What needs to be done.
A verbatim copy of the records is required, with all pictures left out.

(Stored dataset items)
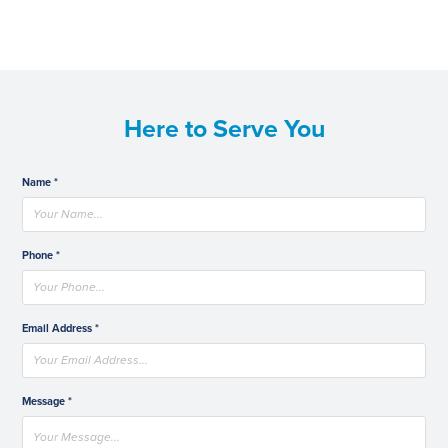
Here to Serve You
Name *
Phone *
Email Address *
Message *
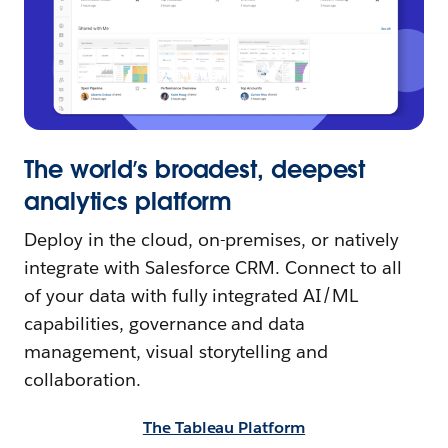
The world’s broadest, deepest
analytics platform
Deploy in the cloud, on-premises, or natively
integrate with Salesforce CRM. Connect to all
of your data with fully integrated AI/ML
capabilities, governance and data
management, visual storytelling and
collaboration.
The Tableau Platform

Reply to the task.
Here to Serve You
Name *
Phone *
Email Address *
Message *
The world’s broadest, deepest
analytics platform
Deploy in the cloud, on-premises, or natively
integrate with Salesforce CRM. Connect to all
of your data with fully integrated AI/ML
capabilities, governance and data
management, visual storytelling and
collaboration.
The Tableau Platform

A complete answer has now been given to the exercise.